Even if you take that action-as-character-building dynamic away from the film, there’s still plenty to like about the destruction wrought in the film’s wake. The calculated nature of the heists and routines manages to bring clarity and precision without ever becoming mired in pre-ordained determinism; there’s always a sense of freewheeling looseness to the action that gives it spunk and limber. We never feel like we know what will happen next or how things will unfold; the loopy mid-60s caper film spirit typified by “gee, I wonder what will happen next” always pervades, and it adds an air of vicious excitement and twitchy abandon to the anarchic spirit of the film. The way villains show up and leave like vanishing flourishes of smoke in the sunlight is especially exciting, with Stath treated less like a portentous grotesque than a conniving, disappearing menace.

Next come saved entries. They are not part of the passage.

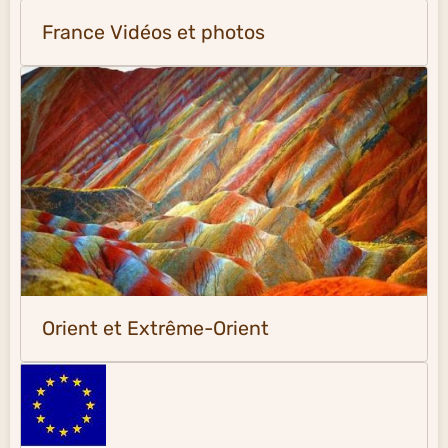
France Vidéos et photos
Orient et Extrême-Orient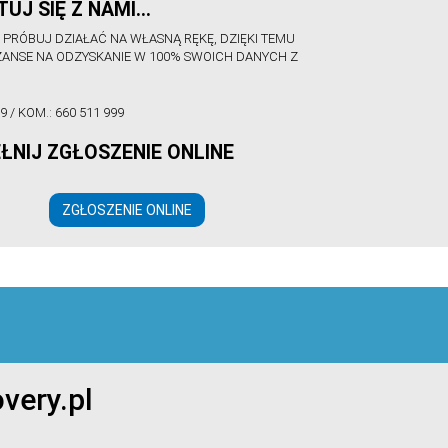
UJ SIĘ Z NAMI…
E PRÓBUJ DZIAŁAĆ NA WŁASNĄ RĘKĘ, DZIĘKI TEMU
ZANSE NA ODZYSKANIE W 100% SWOICH DANYCH Z
99
/ KOM.:
660 511 999
ŁNIJ ZGŁOSZENIE ONLINE
ZGŁOSZENIE ONLINE
very.pl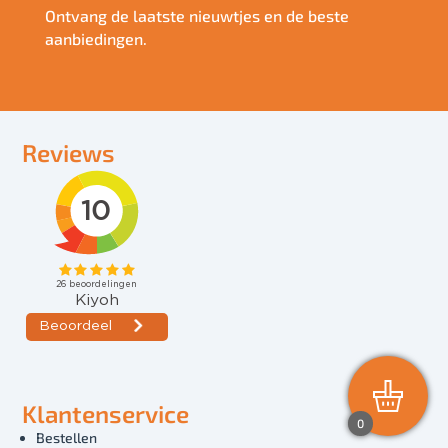
Ontvang de laatste nieuwtjes en de beste
aanbiedingen.
Reviews
Klantenservice
0
Bestellen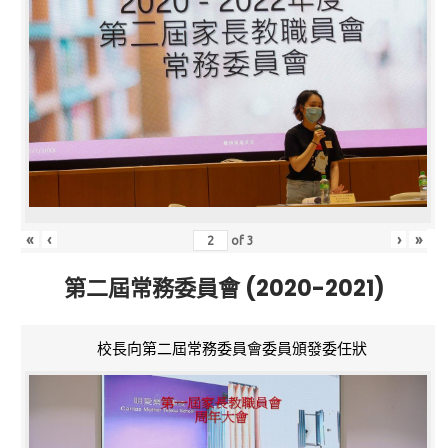
«
‹
›
»
of
3
第二屆常務委員會 (2020-2021)
校長向第二屆常務委員會委員頒發委任狀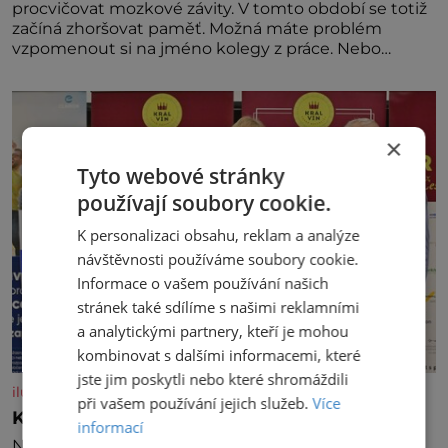
procvičovat mozkové závity. V tomto období se totiž
začíná zhoršovat paměť. Možná máte problém
vzpomenout si na jméno kolegy z práce. Nebo
marně v paměti lovíte název knížky, kterou jste
nedávno přečetli. Je to opravdu tak, s věkem jako
kdyby se paměť rozhodla stávkovat. Cvičte
×
Tyto webové stránky
používají soubory cookie.
K personalizaci obsahu, reklam a analýze
návštěvnosti používáme soubory cookie.
Informace o vašem používání našich
stránek také sdílíme s našimi reklamními
a analytickými partnery, kteří je mohou
kombinovat s dalšími informacemi, které
jste jim poskytli nebo které shromáždili
iluxus.cz
při vašem používání jejich služeb.
Více
Král vín začíná třetí dekádu
informací
Největší český vinařský projekt Král vín ve svém již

As a thrill ride, it certainly isn’t absent any bumps. The length, a should-be-monotonous 137 minutes, is the biggest one, and it nearly threatens to derail the film’s trucking, propulsive energy. A good thirty minutes could have been shaved off here and there, and some of the character moments really don’t stand up even in light of the film’s internal passion overflowing onto the screen. The much-vaunted ending montage of Paul Walker’s history with the franchise is the sort of delirious bit where goodness and badness are fundamentally intertwined at an inextricable level; it is almost surreal, but far less comfortably “good”. Still, you wouldn’t necessarily go to a movie like Furious 7 hoping for it to lack flaws. At some level, even if they make the whole affair a tad less fast than it ought to be, the bumps only increase the furious nature of the ride. They create a dizzying whiplash when the movie just nearly goes off the rails only to snap back with a frighteningly good high-spirits action scene. Furious 7 does what a good, if not transformative, summer blockbuster can do: elevate the “highs” to new heights and minimize the time the screen is devoted to the inevitable lows. And, be it when The Rock and The Stath are pummeling one another and Wan turns the camera on its head to flow with the fight as it unfolds, or be it the aforementioned inescapably good mid-film mountainside chase, the highs in Furious 7 are lengthy, varied, and stratosphere-breaking.